§ Exercise goal
Exact copies of all the entries are required, and no pictures should appear in them.

□ □ □ □

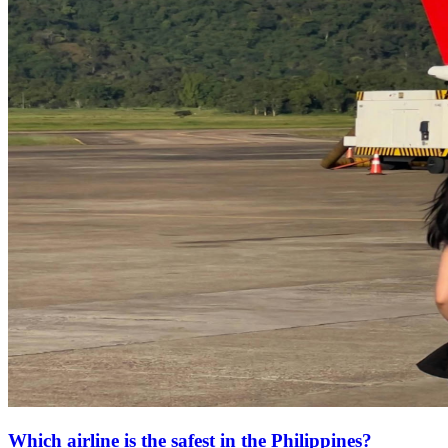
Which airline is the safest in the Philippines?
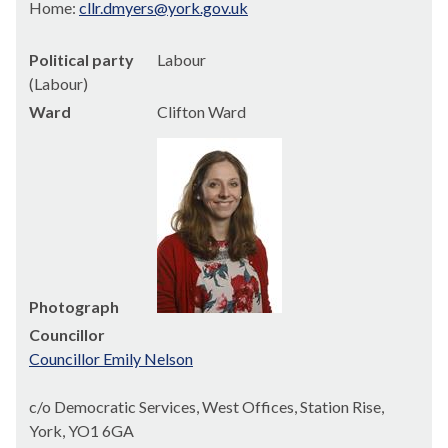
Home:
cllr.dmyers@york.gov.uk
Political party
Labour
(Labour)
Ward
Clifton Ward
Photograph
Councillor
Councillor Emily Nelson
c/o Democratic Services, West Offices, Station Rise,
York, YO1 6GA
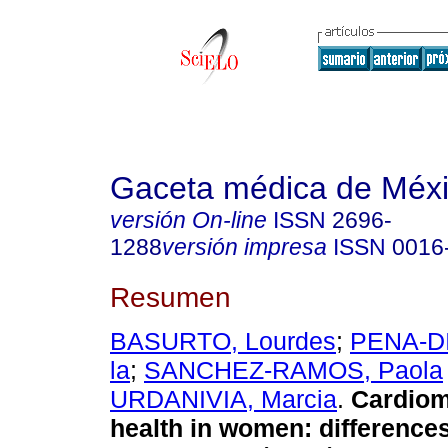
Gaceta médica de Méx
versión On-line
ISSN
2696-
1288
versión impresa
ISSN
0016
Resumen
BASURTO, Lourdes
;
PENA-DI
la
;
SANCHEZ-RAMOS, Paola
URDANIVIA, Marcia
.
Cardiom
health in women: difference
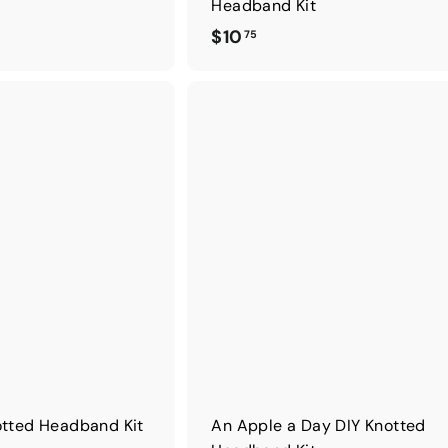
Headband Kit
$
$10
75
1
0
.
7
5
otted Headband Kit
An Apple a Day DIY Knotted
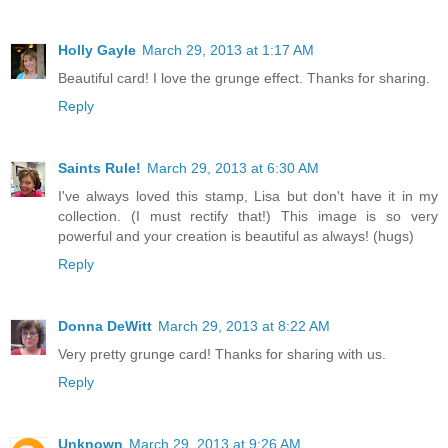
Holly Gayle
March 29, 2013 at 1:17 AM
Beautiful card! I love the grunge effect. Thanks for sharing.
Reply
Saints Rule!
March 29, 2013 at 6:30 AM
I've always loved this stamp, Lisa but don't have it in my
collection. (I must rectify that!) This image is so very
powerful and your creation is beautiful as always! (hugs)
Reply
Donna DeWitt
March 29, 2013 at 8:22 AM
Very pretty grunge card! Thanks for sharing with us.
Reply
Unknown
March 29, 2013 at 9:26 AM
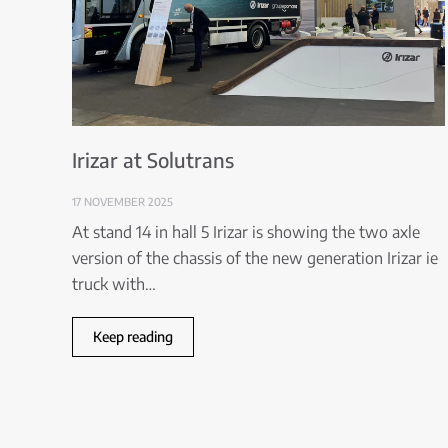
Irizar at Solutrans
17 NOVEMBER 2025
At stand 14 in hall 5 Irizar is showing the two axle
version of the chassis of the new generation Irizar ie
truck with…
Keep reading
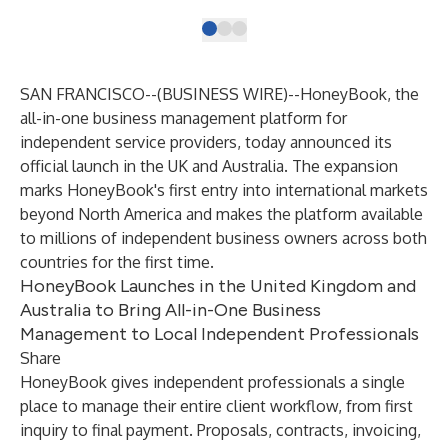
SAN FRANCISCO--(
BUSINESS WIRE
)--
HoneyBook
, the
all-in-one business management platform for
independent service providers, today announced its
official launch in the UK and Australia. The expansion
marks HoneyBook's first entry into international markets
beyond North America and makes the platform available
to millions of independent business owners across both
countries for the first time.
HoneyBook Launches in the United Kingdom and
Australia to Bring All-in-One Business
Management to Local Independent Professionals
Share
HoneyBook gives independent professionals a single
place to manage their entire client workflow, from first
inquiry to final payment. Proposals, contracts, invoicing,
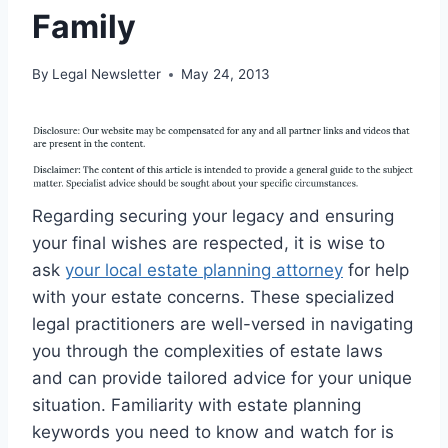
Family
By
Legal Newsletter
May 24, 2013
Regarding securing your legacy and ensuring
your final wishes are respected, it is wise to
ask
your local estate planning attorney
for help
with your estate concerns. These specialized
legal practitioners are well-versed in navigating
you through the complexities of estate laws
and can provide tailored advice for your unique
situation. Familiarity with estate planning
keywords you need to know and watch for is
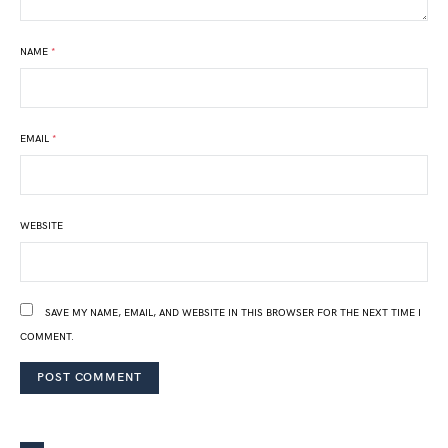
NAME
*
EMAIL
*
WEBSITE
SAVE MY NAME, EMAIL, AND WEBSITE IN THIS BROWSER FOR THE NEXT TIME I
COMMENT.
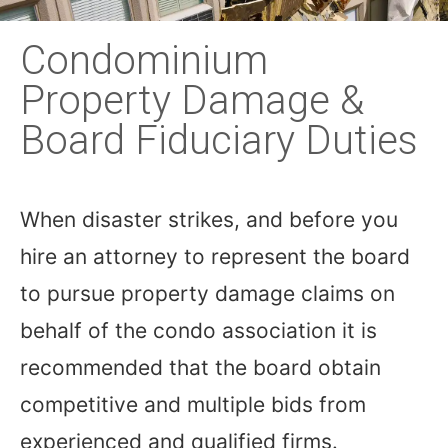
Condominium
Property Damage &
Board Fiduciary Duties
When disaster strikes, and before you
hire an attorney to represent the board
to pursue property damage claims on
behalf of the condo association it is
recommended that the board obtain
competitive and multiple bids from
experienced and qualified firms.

□ □ □ □

§ Written answer
Which airline is the safest in the Philippines?
Home:
cllr.dmyers@york.gov.uk
Political party
Labour
(Labour)
Ward
Clifton Ward
Photograph
Councillor
Councillor Emily Nelson
c/o Democratic Services, West Offices, Station Rise,
York, YO1 6GA
Gaceta médica de Méx
versión On-line
ISSN
2696-
1288
versión impresa
ISSN
0016
Resumen
BASURTO, Lourdes
;
PENA-DI
la
;
SANCHEZ-RAMOS, Paola
URDANIVIA, Marcia
.
Cardiom
health in women: difference
Headband Kit
$
$10
75
1
0
.
7
5
otted Headband Kit
An Apple a Day DIY Knotted
Holly Gayle
March 29, 2013 at 1:17 AM
Beautiful card! I love the grunge effect. Thanks for sharing.
Reply
Saints Rule!
March 29, 2013 at 6:30 AM
I've always loved this stamp, Lisa but don't have it in my
collection. (I must rectify that!) This image is so very
powerful and your creation is beautiful as always! (hugs)
Reply
Donna DeWitt
March 29, 2013 at 8:22 AM
Very pretty grunge card! Thanks for sharing with us.
Reply
Unknown
March 29, 2013 at 9:26 AM
Irizar at Solutrans
17 NOVEMBER 2025
At stand 14 in hall 5 Irizar is showing the two axle
version of the chassis of the new generation Irizar ie
truck with…
Keep reading
SAN FRANCISCO--(
BUSINESS WIRE
)--
HoneyBook
, the
all-in-one business management platform for
independent service providers, today announced its
official launch in the UK and Australia. The expansion
marks HoneyBook's first entry into international markets
beyond North America and makes the platform available
to millions of independent business owners across both
countries for the first time.
HoneyBook Launches in the United Kingdom and
Australia to Bring All-in-One Business
Management to Local Independent Professionals
Share
HoneyBook gives independent professionals a single
place to manage their entire client workflow, from first
inquiry to final payment. Proposals, contracts, invoicing,
Family
By
Legal Newsletter
May 24, 2013
Regarding securing your legacy and ensuring
your final wishes are respected, it is wise to
ask
your local estate planning attorney
for help
with your estate concerns. These specialized
legal practitioners are well-versed in navigating
you through the complexities of estate laws
and can provide tailored advice for your unique
situation. Familiarity with estate planning
keywords you need to know and watch for is
NAME
*
EMAIL
*
WEBSITE
SAVE MY NAME, EMAIL, AND WEBSITE IN THIS BROWSER FOR THE NEXT TIME I
COMMENT.
Condominium
Property Damage &
Board Fiduciary Duties
When disaster strikes, and before you
hire an attorney to represent the board
to pursue property damage claims on
behalf of the condo association it is
recommended that the board obtain
competitive and multiple bids from
experienced and qualified firms.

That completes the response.